How to date organic remains
The techniques of stratigraphic excavation reconstruct the sequence of events that led to the formation of an archaeological deposit. The data collected provide, however, a relative dating which indicates only the order (before or after) in which the events occurred in the past.
One of the aims of archaeological research is indeed to put in a certain chronological sequence the remains that emerge from the ground.
The problem of dating is therefore crucial: without a reliable history, the past seems like a whole mess in which it is impossible to place events and cultures and the archaeologist tries to interpret and explain, sometimes with great difficulty.
The discovery 60 years ago of the possibility of dating organic materials containing carbon-14, provided a contribution to the resolution of the chronological problems. This is a rare radioactive isotope of carbon (C14 ), which is one of the most common elements in the atmosphere in the form of carbon dioxide and is a key component of all living beings, plants and animals. The C14 is in fact taken from plants through the process of photosynthesis and passed to animals and humans through the food chain.
The amount of C14 in an organism is constant but when this dies, it is no longer increased, starting instead to slowly decrease as a result of radioactive decay with a fixed rhythm known: the amount is reduced by half after 5730 years.
In this way, it is possible to determine the age of a fragment of charcoal or bone, measuring the amount of residual C14 still present in the sample in relation to the time in which the organism was still alive.
The dating C14 are characterized by various inaccuracies. The dates also require calibration since the concentration of C14 in the atmosphere did not remain constant over time, but changed due to the variations of the geomagnetic field. The system that revealed such inaccuracies and that, at the same time has also provided the way to correct or calibrate the dates, is called dendrochronology.
The verification was possible thanks to the C14 dating of the rings of trees of which we know the exact age. In this way, thanks to the calibration, it was possible to obtain an accurate history of the samples analyzed and dates with limited errors. The good preservation of the wooden remains in the dwelling villages provides an extraordinary case to define the absolute chronology of prehistoric settlements thanks to this possibility to have both C14 and dendrochronological dating.
The C14 datings made in Palù are obtained from samples taken at 10 different locations affected by the archaeological investigations, but not all of the absolute dates obtained are accepted because of the large error detected. The dating of prehistoric pile dwelling village vary over a period of time that goes from the Middle Neolithic to the Eneolithic.

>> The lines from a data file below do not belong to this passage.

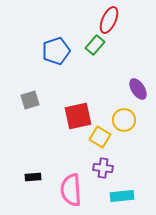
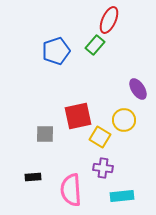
gray square: moved 15 px right, 34 px down; rotated 18 degrees clockwise
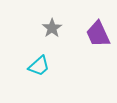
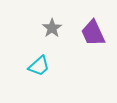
purple trapezoid: moved 5 px left, 1 px up
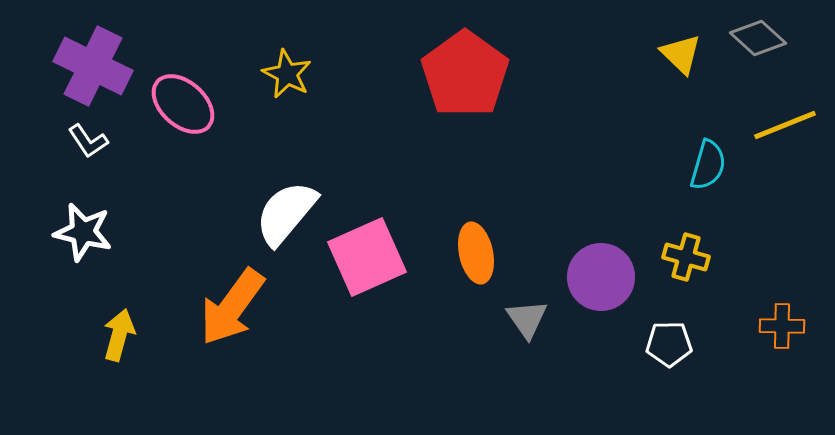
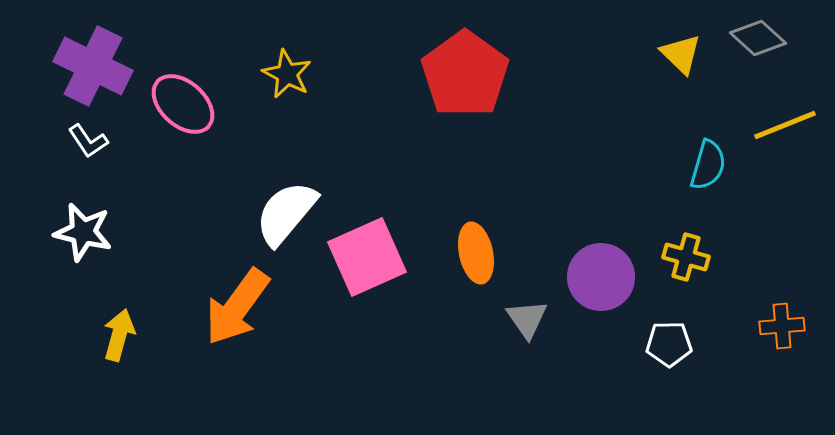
orange arrow: moved 5 px right
orange cross: rotated 6 degrees counterclockwise
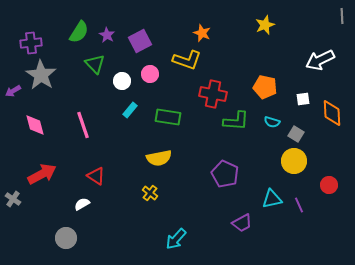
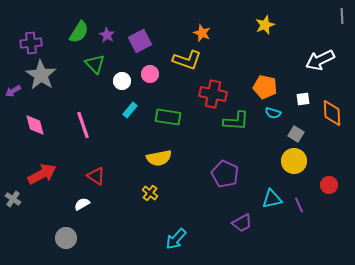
cyan semicircle: moved 1 px right, 9 px up
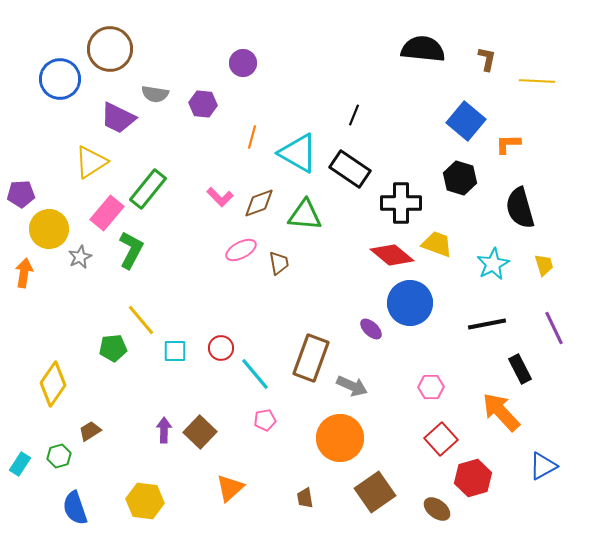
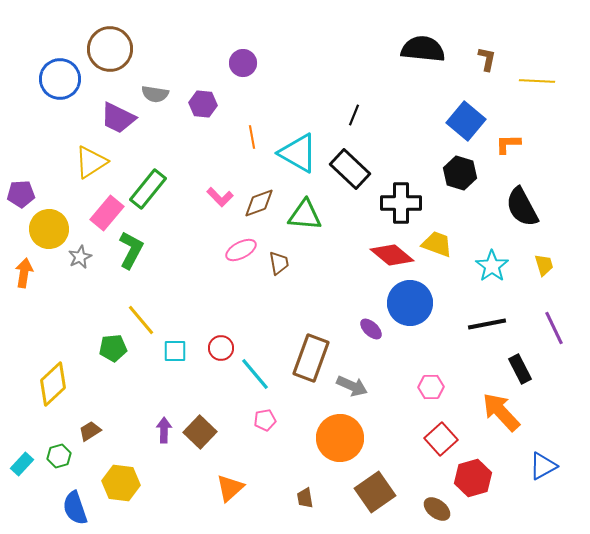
orange line at (252, 137): rotated 25 degrees counterclockwise
black rectangle at (350, 169): rotated 9 degrees clockwise
black hexagon at (460, 178): moved 5 px up
black semicircle at (520, 208): moved 2 px right, 1 px up; rotated 12 degrees counterclockwise
cyan star at (493, 264): moved 1 px left, 2 px down; rotated 8 degrees counterclockwise
yellow diamond at (53, 384): rotated 12 degrees clockwise
cyan rectangle at (20, 464): moved 2 px right; rotated 10 degrees clockwise
yellow hexagon at (145, 501): moved 24 px left, 18 px up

The oldest dates is that of an anchoring system made of oak planks found during surveys in 1989 and 1992, and dated to the middle of the fifth millennium BC (4750-4402 BC). A pavement structure brought to light during 1994 is attributable to the last centuries of the fifth millennium BC (4221-3959 BC). A third building consisting of a series of support poles found in the center of the excavations of 1994 is dated to the first half of the fourth millennium BC (3775-3537 BC).